(Provided information Opens)
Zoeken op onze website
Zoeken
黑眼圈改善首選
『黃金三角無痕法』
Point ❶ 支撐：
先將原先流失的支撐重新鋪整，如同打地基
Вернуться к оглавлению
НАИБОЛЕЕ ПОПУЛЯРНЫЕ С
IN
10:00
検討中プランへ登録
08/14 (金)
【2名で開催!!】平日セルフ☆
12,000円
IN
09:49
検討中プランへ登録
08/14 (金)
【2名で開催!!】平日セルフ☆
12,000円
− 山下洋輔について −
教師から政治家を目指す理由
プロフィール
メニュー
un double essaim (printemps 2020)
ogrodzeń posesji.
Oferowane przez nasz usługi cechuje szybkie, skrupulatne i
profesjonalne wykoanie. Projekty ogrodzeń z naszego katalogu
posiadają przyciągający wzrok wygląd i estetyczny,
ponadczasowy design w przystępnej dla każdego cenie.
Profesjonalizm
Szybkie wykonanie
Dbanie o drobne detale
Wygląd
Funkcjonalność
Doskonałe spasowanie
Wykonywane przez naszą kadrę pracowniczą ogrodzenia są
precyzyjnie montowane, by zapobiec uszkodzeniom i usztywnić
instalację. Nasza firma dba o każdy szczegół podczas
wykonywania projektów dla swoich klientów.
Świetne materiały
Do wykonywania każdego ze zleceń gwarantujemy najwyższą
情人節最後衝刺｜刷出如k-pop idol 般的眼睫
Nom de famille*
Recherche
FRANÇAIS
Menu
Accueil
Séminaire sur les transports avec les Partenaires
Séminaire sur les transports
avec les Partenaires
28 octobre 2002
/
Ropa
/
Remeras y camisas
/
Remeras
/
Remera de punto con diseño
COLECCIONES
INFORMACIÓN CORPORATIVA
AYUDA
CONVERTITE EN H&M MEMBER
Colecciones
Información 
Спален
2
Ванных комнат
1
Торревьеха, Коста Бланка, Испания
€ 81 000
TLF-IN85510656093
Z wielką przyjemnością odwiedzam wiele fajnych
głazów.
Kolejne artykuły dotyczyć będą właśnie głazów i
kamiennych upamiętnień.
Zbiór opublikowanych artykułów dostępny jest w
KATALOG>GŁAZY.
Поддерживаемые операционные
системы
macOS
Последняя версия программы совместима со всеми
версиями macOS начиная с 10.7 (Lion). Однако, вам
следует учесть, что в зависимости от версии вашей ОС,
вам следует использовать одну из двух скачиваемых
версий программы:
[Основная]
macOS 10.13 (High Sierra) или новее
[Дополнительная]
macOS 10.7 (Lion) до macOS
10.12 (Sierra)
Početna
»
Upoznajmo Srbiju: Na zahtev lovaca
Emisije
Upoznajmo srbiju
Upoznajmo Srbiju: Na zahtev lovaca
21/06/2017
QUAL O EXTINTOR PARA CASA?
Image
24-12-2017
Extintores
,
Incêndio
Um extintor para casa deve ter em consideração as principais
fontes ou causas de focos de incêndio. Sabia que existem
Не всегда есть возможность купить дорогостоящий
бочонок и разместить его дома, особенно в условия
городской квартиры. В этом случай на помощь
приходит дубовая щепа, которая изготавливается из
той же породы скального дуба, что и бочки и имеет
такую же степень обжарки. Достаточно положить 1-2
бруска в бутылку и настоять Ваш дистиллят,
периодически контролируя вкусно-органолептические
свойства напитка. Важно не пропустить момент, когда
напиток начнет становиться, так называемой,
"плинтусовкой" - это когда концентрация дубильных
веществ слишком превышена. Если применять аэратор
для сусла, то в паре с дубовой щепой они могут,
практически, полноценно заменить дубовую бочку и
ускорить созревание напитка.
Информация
(Provided information Closes)
Your task is to copy every entry above, exactly as written.

Zoeken op onze website
Zoeken
黑眼圈改善首選
『黃金三角無痕法』
Point ❶ 支撐：
先將原先流失的支撐重新鋪整，如同打地基
Вернуться к оглавлению
НАИБОЛЕЕ ПОПУЛЯРНЫЕ С
IN
10:00
検討中プランへ登録
08/14 (金)
【2名で開催!!】平日セルフ☆
12,000円
IN
09:49
検討中プランへ登録
08/14 (金)
【2名で開催!!】平日セルフ☆
12,000円
− 山下洋輔について −
教師から政治家を目指す理由
プロフィール
メニュー
un double essaim (printemps 2020)
ogrodzeń posesji.
Oferowane przez nasz usługi cechuje szybkie, skrupulatne i
profesjonalne wykoanie. Projekty ogrodzeń z naszego katalogu
posiadają przyciągający wzrok wygląd i estetyczny,
ponadczasowy design w przystępnej dla każdego cenie.
Profesjonalizm
Szybkie wykonanie
Dbanie o drobne detale
Wygląd
Funkcjonalność
Doskonałe spasowanie
Wykonywane przez naszą kadrę pracowniczą ogrodzenia są
precyzyjnie montowane, by zapobiec uszkodzeniom i usztywnić
instalację. Nasza firma dba o każdy szczegół podczas
wykonywania projektów dla swoich klientów.
Świetne materiały
Do wykonywania każdego ze zleceń gwarantujemy najwyższą
情人節最後衝刺｜刷出如k-pop idol 般的眼睫
Nom de famille*
Recherche
FRANÇAIS
Menu
Accueil
Séminaire sur les transports avec les Partenaires
Séminaire sur les transports
avec les Partenaires
28 octobre 2002
/
Ropa
/
Remeras y camisas
/
Remeras
/
Remera de punto con diseño
COLECCIONES
INFORMACIÓN CORPORATIVA
AYUDA
CONVERTITE EN H&M MEMBER
Colecciones
Información 
Спален
2
Ванных комнат
1
Торревьеха, Коста Бланка, Испания
€ 81 000
TLF-IN85510656093
Z wielką przyjemnością odwiedzam wiele fajnych
głazów.
Kolejne artykuły dotyczyć będą właśnie głazów i
kamiennych upamiętnień.
Zbiór opublikowanych artykułów dostępny jest w
KATALOG>GŁAZY.
Поддерживаемые операционные
системы
macOS
Последняя версия программы совместима со всеми
версиями macOS начиная с 10.7 (Lion). Однако, вам
следует учесть, что в зависимости от версии вашей ОС,
вам следует использовать одну из двух скачиваемых
версий программы:
[Основная]
macOS 10.13 (High Sierra) или новее
[Дополнительная]
macOS 10.7 (Lion) до macOS
10.12 (Sierra)
Početna
»
Upoznajmo Srbiju: Na zahtev lovaca
Emisije
Upoznajmo srbiju
Upoznajmo Srbiju: Na zahtev lovaca
21/06/2017
QUAL O EXTINTOR PARA CASA?
Image
24-12-2017
Extintores
,
Incêndio
Um extintor para casa deve ter em consideração as principais
fontes ou causas de focos de incêndio. Sabia que existem
Не всегда есть возможность купить дорогостоящий
бочонок и разместить его дома, особенно в условия
городской квартиры. В этом случай на помощь
приходит дубовая щепа, которая изготавливается из
той же породы скального дуба, что и бочки и имеет
такую же степень обжарки. Достаточно положить 1-2
бруска в бутылку и настоять Ваш дистиллят,
периодически контролируя вкусно-органолептические
свойства напитка. Важно не пропустить момент, когда
напиток начнет становиться, так называемой,
"плинтусовкой" - это когда концентрация дубильных
веществ слишком превышена. Если применять аэратор
для сусла, то в паре с дубовой щепой они могут,
практически, полноценно заменить дубовую бочку и
ускорить созревание напитка.
Информация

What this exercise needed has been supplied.